Today, on November 1st, the minutes from the November 1st meeting of the US FOMC will be released. The policy interest rate was kept in line with market expectations at 5.25-5.50%. The statement had conveyed a sense of pausing interest rate hikes. However, during Chairman Powell’s press conference, he maintained a hawkish tone, suggesting that market expectations for rate cuts had gone too far. He had denied the notion that it would be difficult for the FOMC to raise rates again after stopping, stating that the FOMC had not discussed or considered rate cuts.
However, subsequent important indicators such as US employment statistics and the US Consumer Price Index did not show the expected strength, leading to the recent decline in the US dollar. The USD/JPY exchange rate has accelerated its decline this week, and the yen’s strength is also evident as cross-yen pairs have fallen.

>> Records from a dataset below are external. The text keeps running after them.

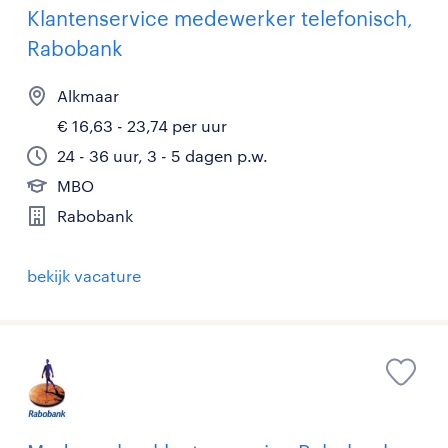
Klantenservice medewerker telefonisch,
Rabobank
Alkmaar
€ 16,63 - 23,74 per uur
24 - 36 uur, 3 - 5 dagen p.w.
MBO
Rabobank
bekijk vacature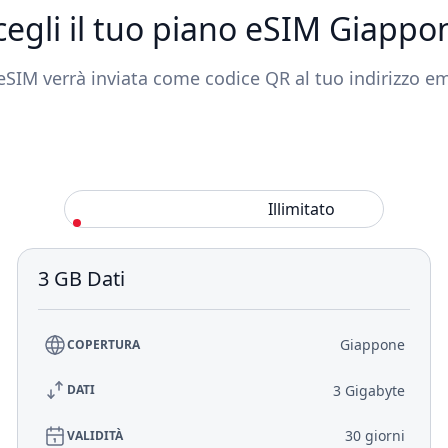
cegli il tuo piano eSIM Giappo
eSIM verrà inviata come codice QR al tuo indirizzo em
Standard
Illimitato
3 GB Dati
Giappone
COPERTURA
3 Gigabyte
DATI
30 giorni
VALIDITÀ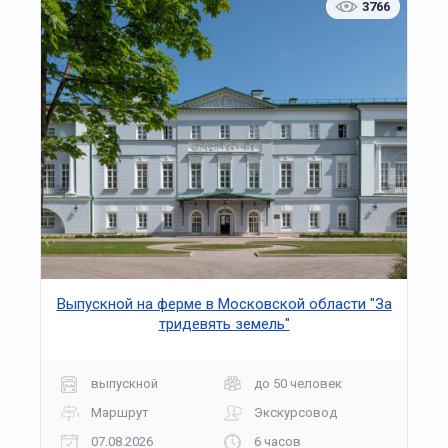
3766
Выпускной на ферме в Московской области "За
тридевять земель"
выпускной
до 50 человек
Маршрут
Экскурсовод
07.08.2026
6 часов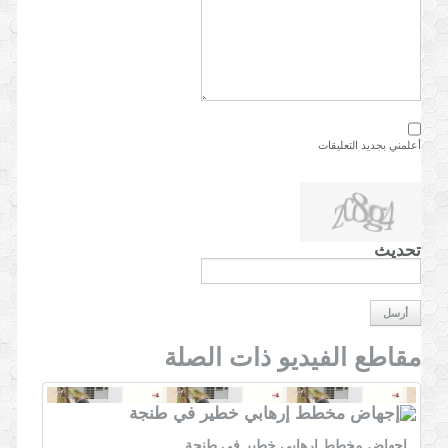
أعلمني بجديد التعليقات
تحديث
أرسل
مقاطع الفيديو ذات الصلة
إجهاض مخطط إرهابي خطير في طنجة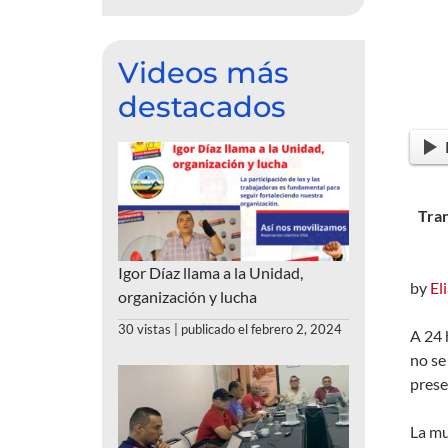
Videos más
destacados
Tran
Igor Díaz llama a la Unidad,
by
El
organización y lucha
30 vistas
|
publicado el febrero 2, 2024
A 24 
no se
prese
La mu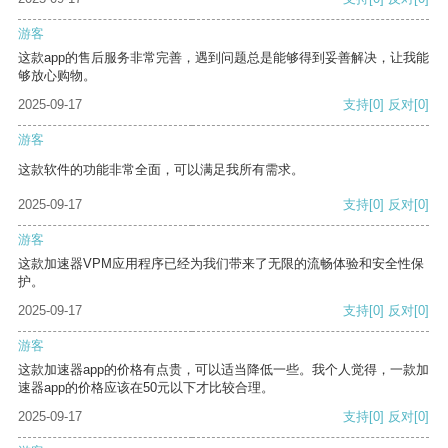
游客
这款app的售后服务非常完善，遇到问题总是能够得到妥善解决，让我能
够放心购物。
2025-09-17
支持
[0]
反对
[0]
游客
这款软件的功能非常全面，可以满足我所有需求。
2025-09-17
支持
[0]
反对
[0]
游客
这款加速器VPM应用程序已经为我们带来了无限的流畅体验和安全性保
护。
2025-09-17
支持
[0]
反对
[0]
游客
这款加速器app的价格有点贵，可以适当降低一些。我个人觉得，一款加
速器app的价格应该在50元以下才比较合理。
2025-09-17
支持
[0]
反对
[0]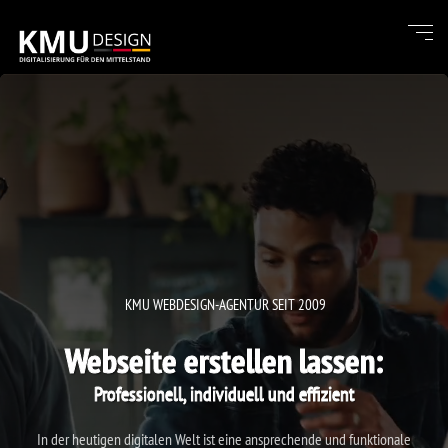
KMU WEBDESIGN-AGENTUR SEIT 2009
Webseite erstellen lassen:
Professionell, individuell und effizient
In der heutigen digitalen Welt ist eine ansprechende und funktionale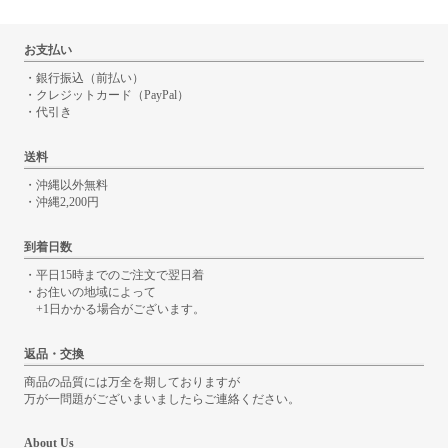
お支払い
・銀行振込（前払い）
・クレジットカード（PayPal）
・代引き
送料
・沖縄以外無料
・沖縄2,200円
到着日数
・平日15時までのご注文で翌日着
・お住いの地域によって
+1日かかる場合がございます。
返品・交換
商品の品質には万全を期しておりますが
万が一問題がございまいましたらご連絡ください。
About Us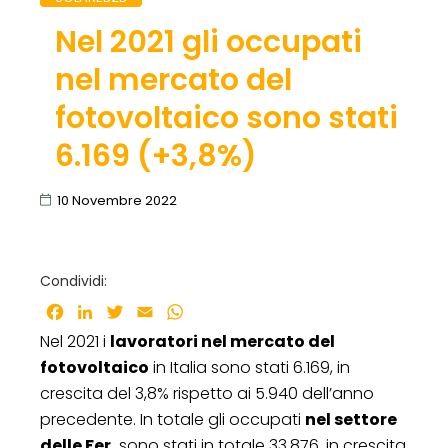
Nel 2021 gli occupati
nel mercato del
fotovoltaico sono stati
6.169 (+3,8%)
10 Novembre 2022
Condividi:
Facebook
LinkedIn
Twitter
Email
WhatsApp
Nel 2021 i
lavoratori nel mercato del
fotovoltaico
in Italia sono stati 6.169, in
crescita del 3,8% rispetto ai 5.940 dell’anno
precedente. In totale gli occupati
nel settore
delle Fer
sono stati in totale 33.876, in crescita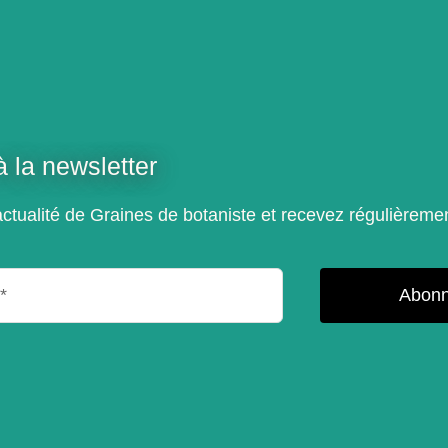
 la newsletter
ctualité de Graines de botaniste et recevez régulièremen
Abonn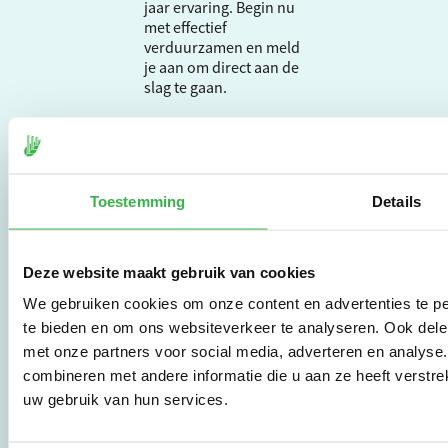
jaar ervaring. Begin nu
met effectief
verduurzamen en meld
je aan om direct aan de
slag te gaan.
De Milieubarometer is
gecreëerd door
Stichting Stimular.
Toestemming
Details
Stichting Stimular
vertaalt de groeiende
vraag om
Deze website maakt gebruik van cookies
duurzaamheid naar
praktische
We gebruiken cookies om onze content en advertenties te pe
instrumenten en
te bieden en om ons websiteverkeer te analyseren. Ook dele
werkwijzen voor
met onze partners voor social media, adverteren en analys
bedrijven,
brancheverenigingen,
combineren met andere informatie die u aan ze heeft verstre
overheden en
uw gebruik van hun services.
zorgaanbieders.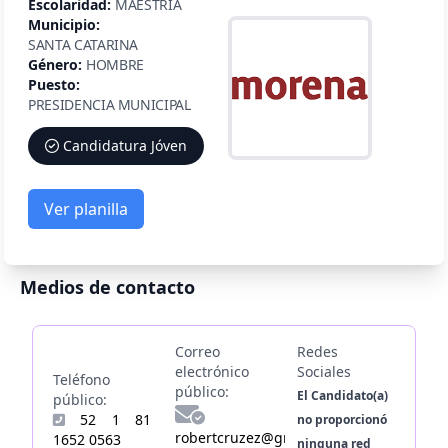
Escolaridad:
MAESTRÍA
Municipio:
SANTA CATARINA
Género:
HOMBRE
Puesto:
PRESIDENCIA MUNICIPAL
Candidatura Jóven
Ver planilla
Medios de contacto
Correo
Redes
electrónico
Sociales
Teléfono
público:
El Candidato(a)
público:
52 1 81
no proporcionó
robertcruzez@gmail.com
1652 0563
ninguna red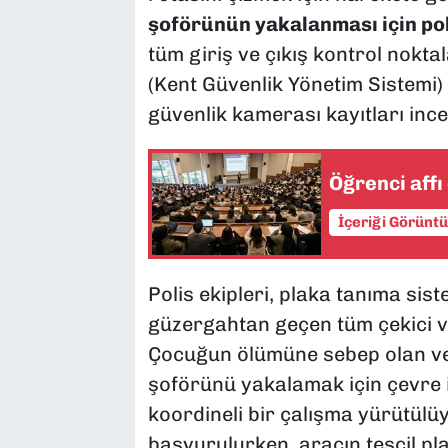
şoförünün yakalanması için pol
tüm giriş ve çıkış kontrol nokta
(Kent Güvenlik Yönetim Sistemi) 
güvenlik kamerası kayıtları incel
Öğrenci aff
İçeriği Görünt
Polis ekipleri, plaka tanıma sis
güzergahtan geçen tüm çekici 
Çocuğun ölümüne sebep olan v
şoförünü yakalamak için çevre i
koordineli bir çalışma yürütülüy
başvurulurken, aracın tescil pla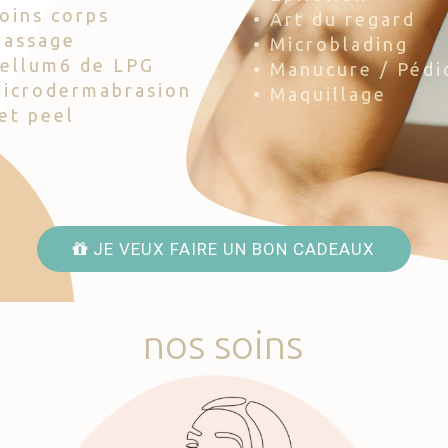
Soins corps
• Art du regard
Massage
• Microblading
Cellum6 de LPG
• Manucure / Pédi
Microdermabrasion
• Maquillage
Jet peel
JE VEUX FAIRE UN BON CADEAUX
nos
soins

Even after the release of today’s FOMC minutes, there is a possibility that downward pressure on the US dollar against the yen will continue. It will be important to carefully monitor the market’s reaction after the minutes are published.
In addition to the FOMC minutes, today’s international economic calendar includes the Canadian Consumer Price Index for October and the US Existing Home Sales for October.
The USD selling pressure continues to build. Currently, the strongest currencies are NZD and JPY. If the timing aligns, these may be targeted.